TASK ITEM: Copy out exactly, and only, the lines from the one containing "ぜひ届け出をして頂けますと助かり" through the end of the entries. No pictures.

===== TASK DATA =====

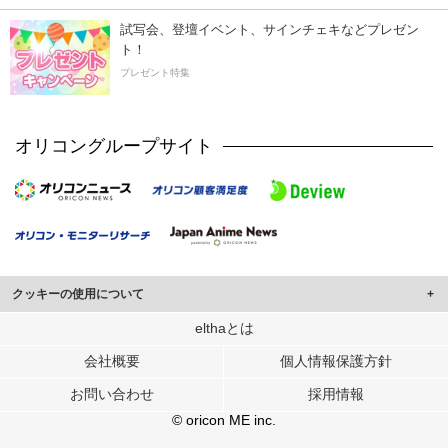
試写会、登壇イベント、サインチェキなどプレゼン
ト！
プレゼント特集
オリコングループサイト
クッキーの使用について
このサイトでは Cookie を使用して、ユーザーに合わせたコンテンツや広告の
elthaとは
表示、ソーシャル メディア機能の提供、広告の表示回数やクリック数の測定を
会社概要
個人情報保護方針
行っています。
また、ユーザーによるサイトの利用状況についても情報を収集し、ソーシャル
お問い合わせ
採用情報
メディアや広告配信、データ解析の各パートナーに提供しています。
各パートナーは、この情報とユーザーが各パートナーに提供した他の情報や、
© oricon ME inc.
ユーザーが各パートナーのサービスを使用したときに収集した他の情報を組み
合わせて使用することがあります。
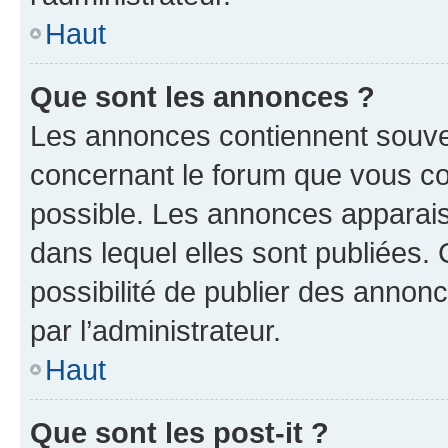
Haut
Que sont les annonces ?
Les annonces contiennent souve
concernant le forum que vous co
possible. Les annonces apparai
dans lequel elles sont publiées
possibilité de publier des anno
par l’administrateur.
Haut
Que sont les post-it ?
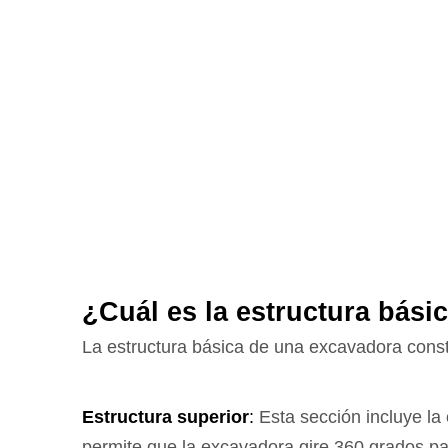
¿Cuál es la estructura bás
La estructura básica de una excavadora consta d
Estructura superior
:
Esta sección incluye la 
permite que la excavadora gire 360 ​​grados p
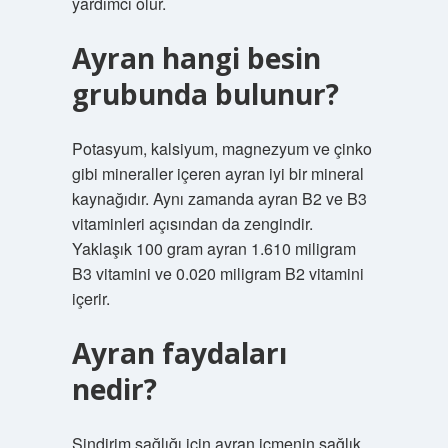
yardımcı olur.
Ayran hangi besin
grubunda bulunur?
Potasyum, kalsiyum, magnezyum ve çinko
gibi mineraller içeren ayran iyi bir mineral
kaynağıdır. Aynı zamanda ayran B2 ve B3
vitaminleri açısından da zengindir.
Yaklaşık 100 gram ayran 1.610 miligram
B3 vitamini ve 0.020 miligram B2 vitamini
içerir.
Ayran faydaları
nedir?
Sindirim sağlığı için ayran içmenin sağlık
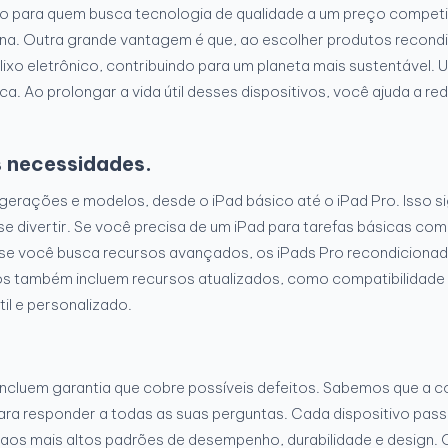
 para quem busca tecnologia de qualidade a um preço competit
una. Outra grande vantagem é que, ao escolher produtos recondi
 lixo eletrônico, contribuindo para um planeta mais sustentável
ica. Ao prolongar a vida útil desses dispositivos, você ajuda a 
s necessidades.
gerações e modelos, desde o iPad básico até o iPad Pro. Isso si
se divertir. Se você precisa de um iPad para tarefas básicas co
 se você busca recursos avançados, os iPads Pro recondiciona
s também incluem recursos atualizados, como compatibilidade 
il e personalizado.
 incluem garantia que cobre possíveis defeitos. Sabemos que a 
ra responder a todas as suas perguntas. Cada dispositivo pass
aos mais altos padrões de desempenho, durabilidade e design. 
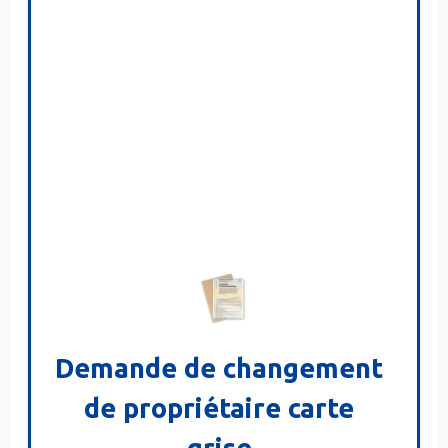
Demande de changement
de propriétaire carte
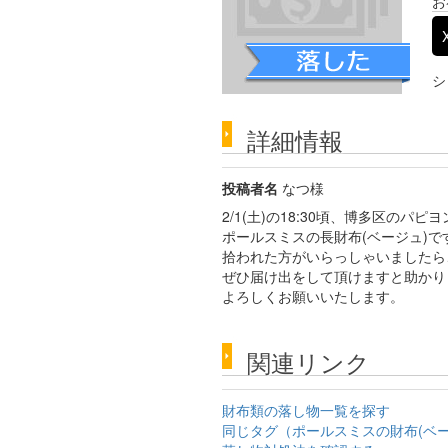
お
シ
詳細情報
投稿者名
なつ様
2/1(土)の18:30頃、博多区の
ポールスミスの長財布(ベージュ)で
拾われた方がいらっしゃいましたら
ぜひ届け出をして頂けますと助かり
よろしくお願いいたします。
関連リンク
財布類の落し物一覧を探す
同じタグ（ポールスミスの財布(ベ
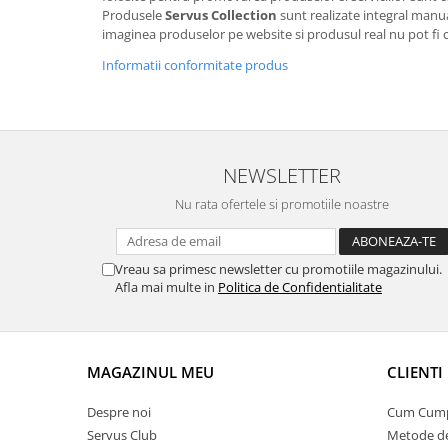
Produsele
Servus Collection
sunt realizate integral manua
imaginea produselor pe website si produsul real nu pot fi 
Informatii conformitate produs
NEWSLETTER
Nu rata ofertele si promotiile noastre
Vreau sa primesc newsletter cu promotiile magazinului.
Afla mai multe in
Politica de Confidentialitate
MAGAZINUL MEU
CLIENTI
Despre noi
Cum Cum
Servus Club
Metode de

=====

YOUR RESPONSE:
ぜひ届け出をして頂けますと助かり
よろしくお願いいたします。
関連リンク
財布類の落し物一覧を探す
同じタグ（ポールスミスの財布(ベ
Produsele
Servus Collection
sunt realizate integral manua
imaginea produselor pe website si produsul real nu pot fi 
Informatii conformitate produs
NEWSLETTER
Nu rata ofertele si promotiile noastre
Vreau sa primesc newsletter cu promotiile magazinului.
Afla mai multe in
Politica de Confidentialitate
MAGAZINUL MEU
CLIENTI
Despre noi
Cum Cum
Servus Club
Metode de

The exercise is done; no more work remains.